Deterioration in mental health is a concern in adults, but also, and especially, in minors. And the numbers confirm it. Almost 250 children and adolescents (249) have been treated by the emergency department of the hospitalization plant of the Child and Adolescent Health Area of ??the Vall d’Hebron hospital in Barcelona – which is an average of three emergencies per day – since it was launched on 12 April. In these three months, in addition, 41 patients have ended up admitted there, the majority for suicide attempts. The youngest patient who has been through the emergency room was only four years old, while the average patient profile is a 14-15-year-old girl with autolytic ideation.
“This unit was a historic duty of the hospital, because there was no admission unit for childhood and adolescence in psychiatry”, explained yesterday at the press conference that served to present the mental health plant of Health of the Generalitat, Manel Balcells.
The head of the Psychiatry service, Dr. Josep Antoni Ramos-Quiroga, indicated that any mental disorder of a severity “that does not allow for community management”, such as suicidal ideation, behavioral changes or some eating disorders , they may end up requiring admission, whose average hospitalization is 10 days. However, there are patients who need more or less.
This is the case of 17-year-old Claudia, who became the plant’s first patient in April.

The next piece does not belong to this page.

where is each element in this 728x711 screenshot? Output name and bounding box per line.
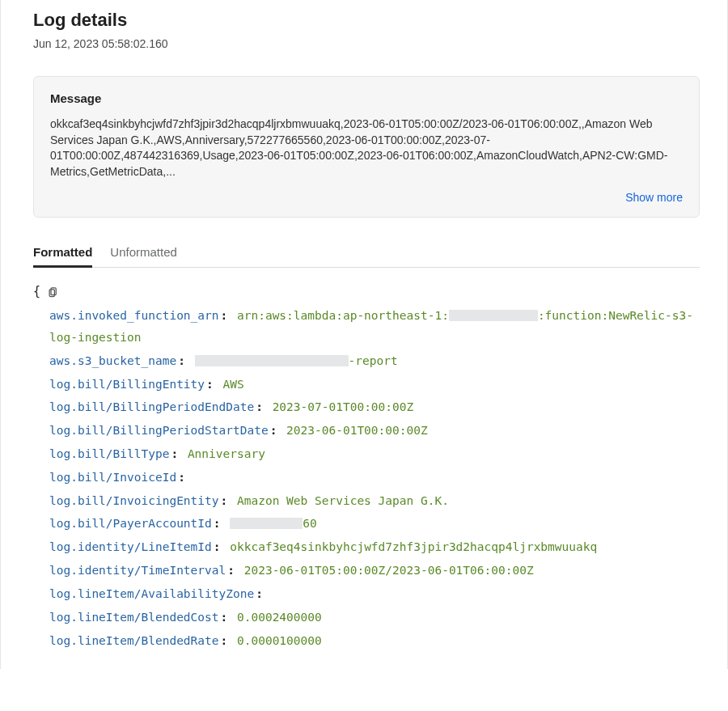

This young woman, present at the presentation of the service, was admitted there for a month and said that at the age of 15 she was already hospitalized in Sant Joan de Déu for anorexia, and at 17, in Vall d’Hebron for depression. “When you leave a place like this you always feel like you’re better, but over time you realize you’re not quite getting better and you relapse, and I ended up here as the first patient, and I can’t do anything but thank you , because it was during this admission that I realized that I could improve and that I had inner strength”, added Claudia.
“The majority of cases we treat are self-harm or attempted suicide”, said Dr. Marc Ferrer, Head of Hospitalization of the Psychiatry Service. Ferrer assured that these behaviors are “on the rise and we need to respond to them”, but they were already visible before the pandemic. If in 2015 and 2017 self-harm represented 20.4% of admissions to psychiatric emergencies, now it is 75%. Despite this, the psychiatrist explained that more than a planned idea of ??suicide, it is often an “impulsive and poorly calculated behavior that seeks disconnection”.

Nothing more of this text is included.